Plaintiff had an employment contract for "the solicitation" and "sale" of a limited amount of equipment, as well as the solicitation and sale of home alarm services, and was "paid . . . in part, by commission." M.C.L. § 600.2961(1)(e). The sale of equipment fits within the definition of the sale of a "good," and Guardian concedes that it contracted with Plaintiff for solicitation of a small amount of equipment (although some equipment was leased). See Klapp v. United Ins. Group Agency, Inc., 259 Mich. App. 467, 471, 674 N.W.2d 736 (Mich.Ct.App. 2003) ("`Goods' means all things (including specially manufactured goods) which are movable at the time of identification to the contract for sale other than the money in which the price is to be paid, investment securities (article 8) and things in action. . . .") (citing M.C.L. § 440.2105); Def.'s Mot. at 7.

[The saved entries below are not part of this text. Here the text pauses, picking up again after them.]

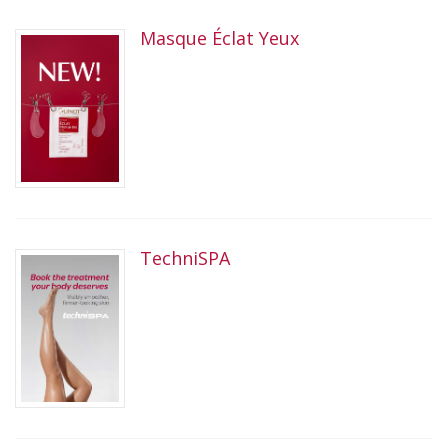
Masque Éclat Yeux
TechniSPA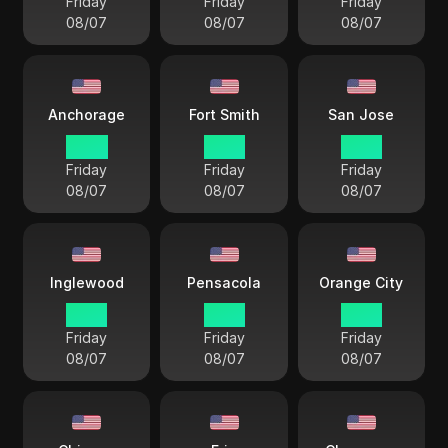
Friday
Friday
Friday
08/07
08/07
08/07
Anchorage
Fort Smith
San Jose
14 38
17 38
15 38
Friday
Friday
Friday
08/07
08/07
08/07
Inglewood
Pensacola
Orange City
15 38
17 38
15 38
Friday
Friday
Friday
08/07
08/07
08/07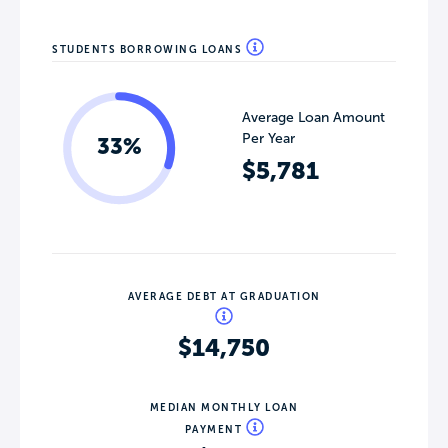
STUDENTS BORROWING LOANS
Average Loan Amount
Per Year
33%
$5,781
AVERAGE DEBT AT GRADUATION
$14,750
MEDIAN MONTHLY LOAN
PAYMENT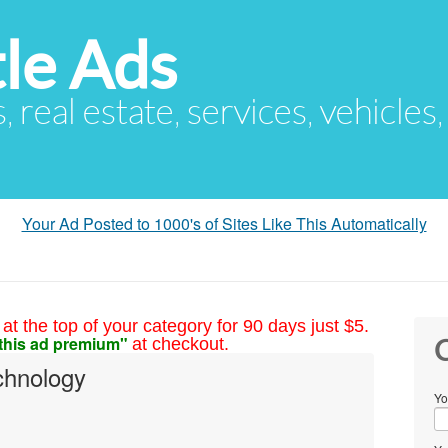
le Ads
s, real estate, services, vehicles
Your Ad Posted to 1000's of Sites Like This Automatically
at the top of your category for 90 days just $5.
this ad premium"
at checkout.
C
chnology
Yo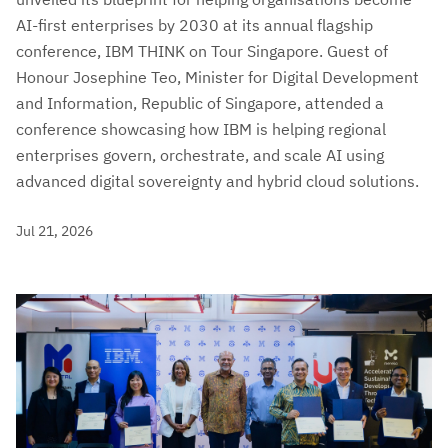
AI-first enterprises by 2030 at its annual flagship
conference, IBM THINK on Tour Singapore. Guest of
Honour Josephine Teo, Minister for Digital Development
and Information, Republic of Singapore, attended a
conference showcasing how IBM is helping regional
enterprises govern, orchestrate, and scale AI using
advanced digital sovereignty and hybrid cloud solutions.
Jul 21, 2026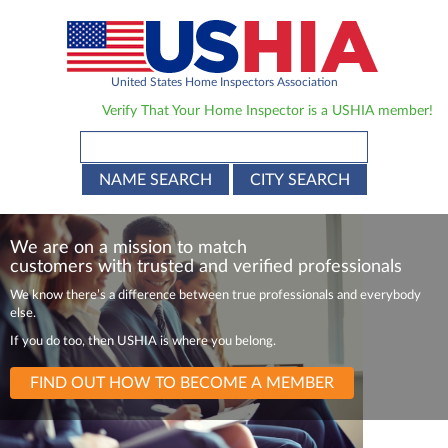
United States Home Inspectors Association
Verify That Your Home Inspector is a USHIA member!
NAME SEARCH
CITY SEARCH
We are on a mission to match
customers with trusted and verified professionals
We know there’s a difference between true
professionals and everybody
else.
If you do too, then USHIA is where you belong.
FIND OUT HOW TO BECOME A MEMBER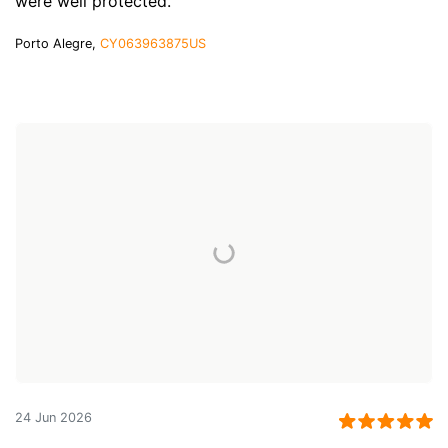
were well protected.
Porto Alegre,
CY063963875US
24 Jun 2026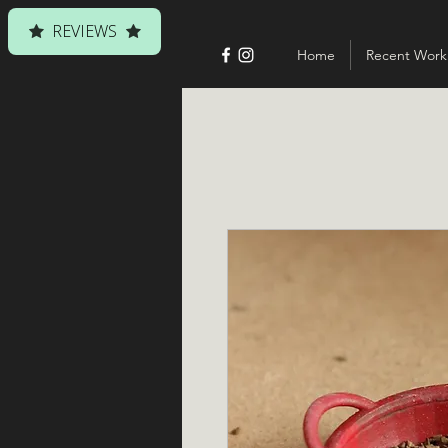
REVIEWS
Home
Recent Work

In Mahnick v. Bell Co., a case cited by neither party, the Michigan Court of Appeals was faced with the question of whether a general contractor provided a product, and could therefore be defined as a "principal" under the statute. Although noting the decision was not directly controlling, Mahnick cites Frommert v. Bobson Const. Co., 219 Mich. App. 735, 558 N.W.2d 239 (1996), in which the Michigan Court of Appeals had to determine whether the repair of a roof resulted in the provision of a "good" or "service" under the Uniform Commercial Code. Mahnick, 256 Mich. App. at 163-164; M.C.L. §§ 440.2725, 600.5807(8). The Frommert court reasoned:

We conclude that the contract between the parties was predominately one for services, rather than one for a sale of goods. . . . [D]efendant was to remove the old roof and replace it with a new . . . roofing system. . . . In this case, it is difficult to conceive of the goods being supplied, the roofing material, as the predominant purpose of the contract. That is, plaintiff needed to have a new roof installed, and the service of removing the old roof and replacing it with the new roofing system was clearly the predominant purpose of the contract.
Mahnick, 256 Mich. App. at 163-164 (quoting Frommert, 219 Mich. App. 735 (1996)). Citing Frommert, Mahnick then reasoned:

Similarly, as a general contractor, defendant principally provides services to project owners. The fact that the end result of those services may be a product such as a building or a building addition does not change the essential character of defendant's work as a service provider, or change the character of plaintiff's work to estimate jobs for defendant into a sale of a good. Thus, for the reasons discussed herein, we conclude that the trial court correctly granted defendant's motion for summary disposition of plaintiff's claims under the SRCA.
Mahnick, 256 Mich. App. at 164 (emphasis added). The implication derived from Mahnick is that the relevant question under the MSRCA is what type of work "predominates." This reading precludes Plaintiff's novel argument that if any portion of Guardian's business involves the sale of goods, regardless of how minute, the statute applies.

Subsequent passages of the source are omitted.